Quand on a un grand-père vrai communiste et des parents qui diffusent une radio interdite dans la Bulgarie des années 70-80 ; quand on est une fille et que l’on rêve d’être cosmonaute comme Iouri Gagarine ; quand votre meilleure amie préfère jouer avec ses Barbies envoyées par sa mère de Grèce ; pas étonnant qu’avec la chute du Mur de Berlin chute aussi votre enfance.

Avec beaucoup de détachement et un brin d’humour, la narratrice qui se dit « tu » nous raconte comment la société bulgare perd peu à peu pied.

J’ai aimé suivre l’évolution de la narratrice, vouant une admiration sans borne à Kurt Cobain une fois que sa passion pour Iouri se fut éteinte.

Une lecture qui ne me restera pas forcément longtemps en mémoire, mais qui m’a fait passer un bel après-midi.

L’image que je retiendrai :

« Tu couvres ton sac d’épingles à nourrice.
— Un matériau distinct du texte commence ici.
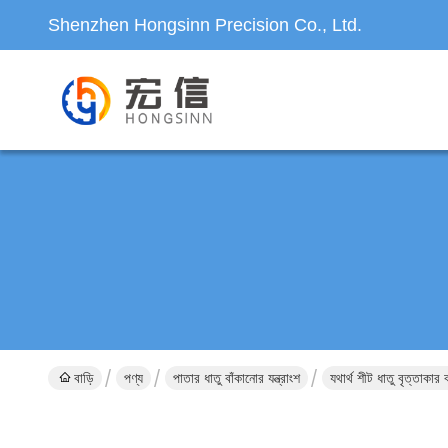
Shenzhen Hongsinn Precision Co., Ltd.
বাড়ি
পণ্য
পাতার ধাতু বাঁকানোর যন্ত্রাংশ
যথার্থ শীট ধাতু বৃত্তাকার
Enfin, tu détaches la chaîne de la chasse d’eau et tu l’accroches sur le côté du pantalon, en signe de désobéissance, ce qui lance, d’une part une nouvelle mode dans ton collège, et d’autre part un problème sanitaire dans le quartier. » (p.111-112)

Mercis Keisha et Clara pour cette très bonne idée de lecture.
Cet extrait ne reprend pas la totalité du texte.